Return exactly the final stretch of the records below, opening with the line that contains "The image size is (747, 2576)." and closing with the last line.
------
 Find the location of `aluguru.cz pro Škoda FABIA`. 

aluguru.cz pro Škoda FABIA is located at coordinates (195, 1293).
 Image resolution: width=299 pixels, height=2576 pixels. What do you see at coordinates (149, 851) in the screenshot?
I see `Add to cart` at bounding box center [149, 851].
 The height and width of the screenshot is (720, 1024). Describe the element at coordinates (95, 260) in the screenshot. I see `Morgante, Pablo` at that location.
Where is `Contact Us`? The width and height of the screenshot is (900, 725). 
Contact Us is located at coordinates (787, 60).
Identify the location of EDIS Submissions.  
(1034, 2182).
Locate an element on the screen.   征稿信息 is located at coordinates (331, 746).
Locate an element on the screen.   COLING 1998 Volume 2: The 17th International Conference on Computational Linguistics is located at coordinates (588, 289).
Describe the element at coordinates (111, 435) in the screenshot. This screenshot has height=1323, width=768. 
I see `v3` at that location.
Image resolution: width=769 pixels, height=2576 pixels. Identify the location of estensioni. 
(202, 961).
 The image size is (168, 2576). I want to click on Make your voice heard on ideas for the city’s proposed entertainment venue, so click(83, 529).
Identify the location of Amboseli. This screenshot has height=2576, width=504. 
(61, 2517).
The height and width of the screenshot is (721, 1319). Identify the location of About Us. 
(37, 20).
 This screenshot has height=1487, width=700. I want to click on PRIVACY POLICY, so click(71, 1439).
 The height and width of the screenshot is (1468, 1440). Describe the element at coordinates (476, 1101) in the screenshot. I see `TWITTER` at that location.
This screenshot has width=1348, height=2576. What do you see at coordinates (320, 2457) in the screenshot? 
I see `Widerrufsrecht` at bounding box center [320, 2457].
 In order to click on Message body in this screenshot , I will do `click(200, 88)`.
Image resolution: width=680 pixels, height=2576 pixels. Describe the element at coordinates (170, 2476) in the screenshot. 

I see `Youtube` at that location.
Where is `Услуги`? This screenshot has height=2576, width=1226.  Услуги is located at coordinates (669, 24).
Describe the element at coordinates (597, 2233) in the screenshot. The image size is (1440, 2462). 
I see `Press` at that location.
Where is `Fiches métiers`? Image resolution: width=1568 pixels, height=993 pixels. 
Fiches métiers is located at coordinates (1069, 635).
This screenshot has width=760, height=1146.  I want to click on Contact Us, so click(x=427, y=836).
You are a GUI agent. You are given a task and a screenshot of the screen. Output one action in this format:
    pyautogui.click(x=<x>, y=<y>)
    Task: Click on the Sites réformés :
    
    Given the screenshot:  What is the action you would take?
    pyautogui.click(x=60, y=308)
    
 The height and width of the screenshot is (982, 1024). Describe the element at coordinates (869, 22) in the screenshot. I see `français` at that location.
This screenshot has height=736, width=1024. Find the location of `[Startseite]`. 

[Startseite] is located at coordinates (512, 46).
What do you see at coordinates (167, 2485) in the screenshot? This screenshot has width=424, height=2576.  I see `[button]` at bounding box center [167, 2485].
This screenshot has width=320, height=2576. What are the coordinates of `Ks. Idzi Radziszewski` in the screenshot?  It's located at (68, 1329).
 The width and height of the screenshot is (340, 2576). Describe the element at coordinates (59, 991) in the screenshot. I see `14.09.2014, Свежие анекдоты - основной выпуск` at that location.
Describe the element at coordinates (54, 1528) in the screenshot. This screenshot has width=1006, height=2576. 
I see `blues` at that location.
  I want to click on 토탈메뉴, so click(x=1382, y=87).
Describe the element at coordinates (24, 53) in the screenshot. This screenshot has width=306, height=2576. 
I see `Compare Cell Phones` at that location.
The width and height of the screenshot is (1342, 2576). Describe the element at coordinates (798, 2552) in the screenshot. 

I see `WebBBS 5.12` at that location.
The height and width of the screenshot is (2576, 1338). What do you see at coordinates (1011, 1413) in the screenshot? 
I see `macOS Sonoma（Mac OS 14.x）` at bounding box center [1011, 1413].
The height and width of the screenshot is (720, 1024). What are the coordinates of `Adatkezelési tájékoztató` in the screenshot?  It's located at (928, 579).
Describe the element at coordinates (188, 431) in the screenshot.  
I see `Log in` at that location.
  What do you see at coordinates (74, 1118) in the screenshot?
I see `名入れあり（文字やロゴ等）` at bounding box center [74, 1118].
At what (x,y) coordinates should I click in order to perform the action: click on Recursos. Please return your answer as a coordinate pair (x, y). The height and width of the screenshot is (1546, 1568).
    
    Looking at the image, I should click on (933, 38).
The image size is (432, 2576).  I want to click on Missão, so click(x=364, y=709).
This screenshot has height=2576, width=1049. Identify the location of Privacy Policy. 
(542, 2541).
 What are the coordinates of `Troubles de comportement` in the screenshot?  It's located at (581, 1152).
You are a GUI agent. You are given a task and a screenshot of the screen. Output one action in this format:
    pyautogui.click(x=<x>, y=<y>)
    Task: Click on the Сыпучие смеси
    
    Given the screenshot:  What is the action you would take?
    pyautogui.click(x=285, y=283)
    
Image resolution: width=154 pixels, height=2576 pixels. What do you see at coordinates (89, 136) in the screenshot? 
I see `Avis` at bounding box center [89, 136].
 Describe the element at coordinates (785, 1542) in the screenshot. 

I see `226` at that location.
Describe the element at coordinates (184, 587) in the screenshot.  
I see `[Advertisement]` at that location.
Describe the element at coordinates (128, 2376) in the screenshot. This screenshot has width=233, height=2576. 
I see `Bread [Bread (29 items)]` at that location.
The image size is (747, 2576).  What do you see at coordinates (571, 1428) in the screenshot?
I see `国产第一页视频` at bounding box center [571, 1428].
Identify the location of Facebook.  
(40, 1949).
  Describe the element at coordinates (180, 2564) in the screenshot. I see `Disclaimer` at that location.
------
- _Written response_
The image size is (747, 2576).  What do you see at coordinates (571, 1428) in the screenshot?
I see `国产第一页视频` at bounding box center [571, 1428].
Identify the location of Facebook.  
(40, 1949).
  Describe the element at coordinates (180, 2564) in the screenshot. I see `Disclaimer` at that location.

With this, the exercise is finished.